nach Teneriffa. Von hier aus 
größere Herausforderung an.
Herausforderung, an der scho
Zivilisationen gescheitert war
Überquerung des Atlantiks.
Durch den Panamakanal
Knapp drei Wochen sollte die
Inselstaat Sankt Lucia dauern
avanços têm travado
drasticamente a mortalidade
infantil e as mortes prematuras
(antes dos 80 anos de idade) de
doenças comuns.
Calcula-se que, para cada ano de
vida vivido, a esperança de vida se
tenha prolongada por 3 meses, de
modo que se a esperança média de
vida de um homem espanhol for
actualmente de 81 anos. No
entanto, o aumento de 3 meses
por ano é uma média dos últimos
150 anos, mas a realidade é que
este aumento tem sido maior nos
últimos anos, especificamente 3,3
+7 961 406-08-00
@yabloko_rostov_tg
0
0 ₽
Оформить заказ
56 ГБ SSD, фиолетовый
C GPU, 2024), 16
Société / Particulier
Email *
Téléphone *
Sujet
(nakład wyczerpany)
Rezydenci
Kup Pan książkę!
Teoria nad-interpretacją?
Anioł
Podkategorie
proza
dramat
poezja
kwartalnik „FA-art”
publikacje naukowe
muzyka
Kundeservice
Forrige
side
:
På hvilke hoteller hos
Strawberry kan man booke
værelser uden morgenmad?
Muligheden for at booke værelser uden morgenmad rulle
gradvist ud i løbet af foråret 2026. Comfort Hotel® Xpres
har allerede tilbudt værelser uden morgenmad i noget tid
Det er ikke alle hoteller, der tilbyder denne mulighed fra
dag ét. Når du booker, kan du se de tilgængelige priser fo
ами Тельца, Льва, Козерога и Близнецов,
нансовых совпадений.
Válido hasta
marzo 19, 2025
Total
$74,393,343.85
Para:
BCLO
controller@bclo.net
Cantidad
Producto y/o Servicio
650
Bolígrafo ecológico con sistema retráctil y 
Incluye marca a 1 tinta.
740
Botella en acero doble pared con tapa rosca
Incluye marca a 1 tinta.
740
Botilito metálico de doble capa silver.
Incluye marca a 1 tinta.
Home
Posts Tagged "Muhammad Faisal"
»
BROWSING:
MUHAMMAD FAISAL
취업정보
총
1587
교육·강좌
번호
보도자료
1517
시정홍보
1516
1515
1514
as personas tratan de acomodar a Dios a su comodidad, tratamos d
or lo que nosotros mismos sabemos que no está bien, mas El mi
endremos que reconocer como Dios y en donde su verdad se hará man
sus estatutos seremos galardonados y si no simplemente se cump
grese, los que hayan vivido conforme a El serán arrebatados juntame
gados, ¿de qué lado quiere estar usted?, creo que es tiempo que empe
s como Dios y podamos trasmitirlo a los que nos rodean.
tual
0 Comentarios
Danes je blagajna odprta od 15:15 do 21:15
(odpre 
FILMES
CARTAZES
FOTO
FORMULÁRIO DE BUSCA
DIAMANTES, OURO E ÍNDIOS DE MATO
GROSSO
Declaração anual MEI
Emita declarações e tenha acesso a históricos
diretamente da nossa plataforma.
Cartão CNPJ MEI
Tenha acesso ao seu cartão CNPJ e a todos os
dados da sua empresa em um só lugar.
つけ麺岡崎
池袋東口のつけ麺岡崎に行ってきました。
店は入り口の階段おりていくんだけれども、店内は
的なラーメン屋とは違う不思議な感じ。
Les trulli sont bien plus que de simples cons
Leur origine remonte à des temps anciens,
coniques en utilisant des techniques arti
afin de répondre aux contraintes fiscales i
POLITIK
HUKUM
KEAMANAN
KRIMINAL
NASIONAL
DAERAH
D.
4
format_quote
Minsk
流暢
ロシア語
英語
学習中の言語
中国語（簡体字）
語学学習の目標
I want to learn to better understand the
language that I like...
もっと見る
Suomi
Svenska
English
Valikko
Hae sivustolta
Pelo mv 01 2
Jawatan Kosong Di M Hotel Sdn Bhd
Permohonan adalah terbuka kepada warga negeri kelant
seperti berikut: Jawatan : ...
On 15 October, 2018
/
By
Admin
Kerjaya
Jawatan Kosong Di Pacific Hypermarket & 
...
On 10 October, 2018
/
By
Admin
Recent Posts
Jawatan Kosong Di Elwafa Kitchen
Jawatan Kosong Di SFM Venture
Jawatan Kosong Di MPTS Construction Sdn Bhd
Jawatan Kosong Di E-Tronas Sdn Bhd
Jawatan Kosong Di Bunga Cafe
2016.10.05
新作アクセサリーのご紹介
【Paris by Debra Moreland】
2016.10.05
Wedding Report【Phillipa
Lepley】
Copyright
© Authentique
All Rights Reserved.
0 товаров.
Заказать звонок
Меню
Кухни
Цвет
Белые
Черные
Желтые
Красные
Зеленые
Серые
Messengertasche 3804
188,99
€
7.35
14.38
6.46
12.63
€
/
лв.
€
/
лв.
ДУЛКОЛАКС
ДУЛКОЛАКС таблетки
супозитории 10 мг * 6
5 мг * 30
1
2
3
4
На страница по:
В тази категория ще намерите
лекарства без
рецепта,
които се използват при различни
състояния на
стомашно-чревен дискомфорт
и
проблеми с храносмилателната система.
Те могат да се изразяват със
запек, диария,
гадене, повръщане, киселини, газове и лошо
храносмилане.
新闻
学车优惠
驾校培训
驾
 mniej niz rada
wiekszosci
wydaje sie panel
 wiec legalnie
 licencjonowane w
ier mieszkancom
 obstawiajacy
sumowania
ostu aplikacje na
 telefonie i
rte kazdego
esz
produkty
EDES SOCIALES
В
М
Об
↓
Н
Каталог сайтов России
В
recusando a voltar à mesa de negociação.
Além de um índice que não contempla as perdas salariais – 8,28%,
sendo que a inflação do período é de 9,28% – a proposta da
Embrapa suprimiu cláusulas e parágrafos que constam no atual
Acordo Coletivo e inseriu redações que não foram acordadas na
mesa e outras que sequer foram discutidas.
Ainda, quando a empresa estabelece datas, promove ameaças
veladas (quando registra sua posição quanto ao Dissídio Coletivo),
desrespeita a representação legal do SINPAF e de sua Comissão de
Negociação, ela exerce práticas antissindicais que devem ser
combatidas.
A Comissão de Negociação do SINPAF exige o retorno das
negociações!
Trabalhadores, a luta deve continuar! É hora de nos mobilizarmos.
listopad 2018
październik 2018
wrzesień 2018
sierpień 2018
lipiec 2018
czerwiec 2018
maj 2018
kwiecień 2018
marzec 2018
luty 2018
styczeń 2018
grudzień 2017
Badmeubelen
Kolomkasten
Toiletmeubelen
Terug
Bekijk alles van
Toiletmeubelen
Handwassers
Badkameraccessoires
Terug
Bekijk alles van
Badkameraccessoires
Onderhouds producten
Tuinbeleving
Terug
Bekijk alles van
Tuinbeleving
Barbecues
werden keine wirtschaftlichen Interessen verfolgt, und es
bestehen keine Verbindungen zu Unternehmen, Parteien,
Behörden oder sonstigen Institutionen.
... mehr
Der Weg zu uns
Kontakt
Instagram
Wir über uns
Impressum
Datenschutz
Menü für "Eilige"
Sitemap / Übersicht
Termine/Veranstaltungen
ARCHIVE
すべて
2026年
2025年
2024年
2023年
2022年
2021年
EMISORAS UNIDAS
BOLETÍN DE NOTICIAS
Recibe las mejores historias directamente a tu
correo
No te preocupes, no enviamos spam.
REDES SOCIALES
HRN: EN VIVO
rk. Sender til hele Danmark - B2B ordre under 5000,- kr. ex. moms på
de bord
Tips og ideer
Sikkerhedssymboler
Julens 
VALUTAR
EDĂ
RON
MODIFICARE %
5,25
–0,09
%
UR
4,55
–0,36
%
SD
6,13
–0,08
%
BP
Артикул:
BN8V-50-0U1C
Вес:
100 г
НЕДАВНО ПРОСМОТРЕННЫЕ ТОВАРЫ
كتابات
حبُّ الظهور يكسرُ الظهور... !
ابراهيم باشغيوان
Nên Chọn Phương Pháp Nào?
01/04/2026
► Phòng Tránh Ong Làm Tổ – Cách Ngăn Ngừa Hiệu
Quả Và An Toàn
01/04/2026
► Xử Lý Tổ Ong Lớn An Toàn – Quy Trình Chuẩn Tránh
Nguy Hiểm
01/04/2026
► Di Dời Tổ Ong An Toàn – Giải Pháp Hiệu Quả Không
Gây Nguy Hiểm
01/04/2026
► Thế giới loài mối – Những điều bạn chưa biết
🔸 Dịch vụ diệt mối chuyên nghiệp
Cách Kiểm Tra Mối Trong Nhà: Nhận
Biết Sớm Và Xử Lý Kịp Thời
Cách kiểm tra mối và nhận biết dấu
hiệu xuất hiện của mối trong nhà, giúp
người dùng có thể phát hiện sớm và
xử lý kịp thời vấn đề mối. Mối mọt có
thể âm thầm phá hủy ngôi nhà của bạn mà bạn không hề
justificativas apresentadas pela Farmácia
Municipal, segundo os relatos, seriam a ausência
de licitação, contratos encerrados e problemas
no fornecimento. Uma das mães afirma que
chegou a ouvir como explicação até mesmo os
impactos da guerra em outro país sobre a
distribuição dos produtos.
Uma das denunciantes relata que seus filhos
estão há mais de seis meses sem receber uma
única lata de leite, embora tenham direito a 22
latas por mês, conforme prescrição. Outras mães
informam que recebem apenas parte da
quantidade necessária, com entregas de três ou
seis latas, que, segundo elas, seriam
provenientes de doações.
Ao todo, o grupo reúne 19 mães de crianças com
:::::
> Work to be completed
Nothing but the lines from the top of the records down to the line with "ами Тельца, Льва, Козерога" belongs in the answer; repeat them exactly.

> Solution for this problem
nach Teneriffa. Von hier aus 
größere Herausforderung an.
Herausforderung, an der scho
Zivilisationen gescheitert war
Überquerung des Atlantiks.
Durch den Panamakanal
Knapp drei Wochen sollte die
Inselstaat Sankt Lucia dauern
avanços têm travado
drasticamente a mortalidade
infantil e as mortes prematuras
(antes dos 80 anos de idade) de
doenças comuns.
Calcula-se que, para cada ano de
vida vivido, a esperança de vida se
tenha prolongada por 3 meses, de
modo que se a esperança média de
vida de um homem espanhol for
actualmente de 81 anos. No
entanto, o aumento de 3 meses
por ano é uma média dos últimos
150 anos, mas a realidade é que
este aumento tem sido maior nos
últimos anos, especificamente 3,3
+7 961 406-08-00
@yabloko_rostov_tg
0
0 ₽
Оформить заказ
56 ГБ SSD, фиолетовый
C GPU, 2024), 16
Société / Particulier
Email *
Téléphone *
Sujet
(nakład wyczerpany)
Rezydenci
Kup Pan książkę!
Teoria nad-interpretacją?
Anioł
Podkategorie
proza
dramat
poezja
kwartalnik „FA-art”
publikacje naukowe
muzyka
Kundeservice
Forrige
side
:
På hvilke hoteller hos
Strawberry kan man booke
værelser uden morgenmad?
Muligheden for at booke værelser uden morgenmad rulle
gradvist ud i løbet af foråret 2026. Comfort Hotel® Xpres
har allerede tilbudt værelser uden morgenmad i noget tid
Det er ikke alle hoteller, der tilbyder denne mulighed fra
dag ét. Når du booker, kan du se de tilgængelige priser fo
ами Тельца, Льва, Козерога и Близнецов,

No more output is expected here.